The descendants of Noach remain a single people, with a single language and culture for ten generations. Then, they defy God by building a great tower to symbolise their own invincibility; God confuses their language so that they can’t communicate with each other, causing them to abandon their project and disperse across the face of the earth, splitting into seventy nations.
The Parashah of Noach concludes with a chronology of the ten generations from Noach to Avram (later Avraham), and the latter’s journey from his birthplace of Ur Casdim to Charan, on the way to the land of Canaan.
Now that I’ve finished relating the summary of Noach from Chabad.org, I ask you, what does this actually teach us? Well, we all know the story of Noach and the ark, as well as the story of God confusing the people’s language. The story of Noach’s ark teaches us about the importance of being righteous people. It also teaches us about the importance of trust – how we must trust each other in order to receive the greatest benefit. The parashah also teaches us the importance of humility, and not taking our lives for granted.
Another way to understand this Torah reading is to consider Noach as the father, so to speak, of modern technological advances and progress, due to his building of the ark. This then demonstrates the benefits of technology and how it can assist humans and our lives on this planet. Judaism has no basic argument against the rise of technology, and Jewish society is willing to strive towards physically improving the human condition of life on Earth. However, Judaism recognises that true psychological and spiritual comfort can’t be found in the iPhone 7, for example.
On the other hand, God promised there to be no more floods on Earth of this scale, however, considering it as a metaphor, we now have the flood of technology, which one could argue, is out of control. Technology could have the potential to destroy humanity.
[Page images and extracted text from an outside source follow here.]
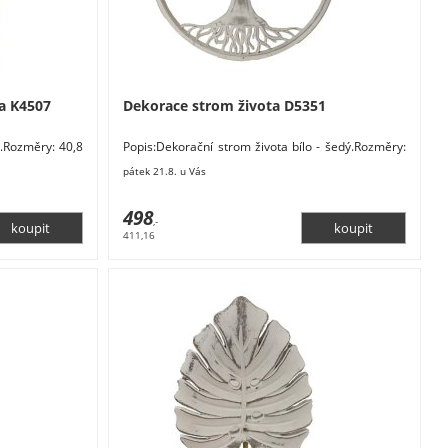
a K4507
Dekorace strom života D5351
a.Rozměry: 40,8
Popis:Dekorační strom života bílo - šedý.Rozměry:
arva: hnědá,
39,5 x 39,5 x 1,5 cm. Materiál: dřevo. Barva:
pátek 21.8. u Vás
498
,-
411,16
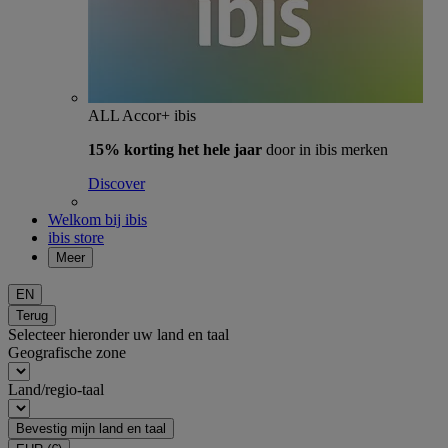
ALL Accor+ ibis
15% korting het hele jaar
door in ibis merken
Discover
Welkom bij ibis
ibis store
Meer
EN
Terug
Selecteer hieronder uw land en taal
Geografische zone
Land/regio-taal
Bevestig mijn land en taal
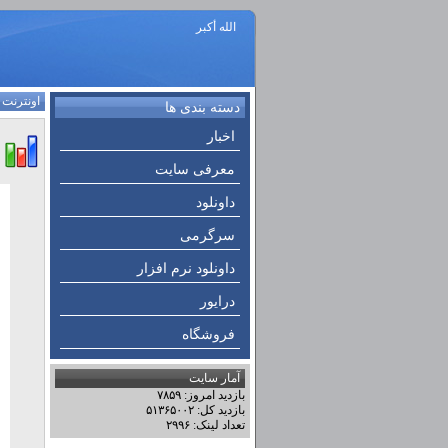
الله أكبر
اونترنت
:
دسته بندی ها
اخبار
معرفی سایت
داونلود
سرگرمی
داونلود نرم افزار
درایور
فروشگاه
آمار سایت
بازدید امروز: ۷۸۵۹
بازدید کل: ۵۱۳۶۵۰۰۲
تعداد لینک: ۲۹۹۶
So hopefully you’ve all been following up until now. So now I’ll ask again, what can this parashah actually teach us? Well, Noach, I believe, brings up the issue of technology and that while it can be extremely beneficial to the growth and progress of humankind, it can’t be relied upon and has the potential to destroy humanity. If you’re lucky enough to have parents who bought you the new iPhone 7 for your birthday, while you can enjoy the new…well whatever IS new about it, remember to give your mind a break, put the phone away, and appreciate the world around you and the people within it, because after all, they want to speak to your face, not your phone. And plus, you never know if it’s just going to explode anyway.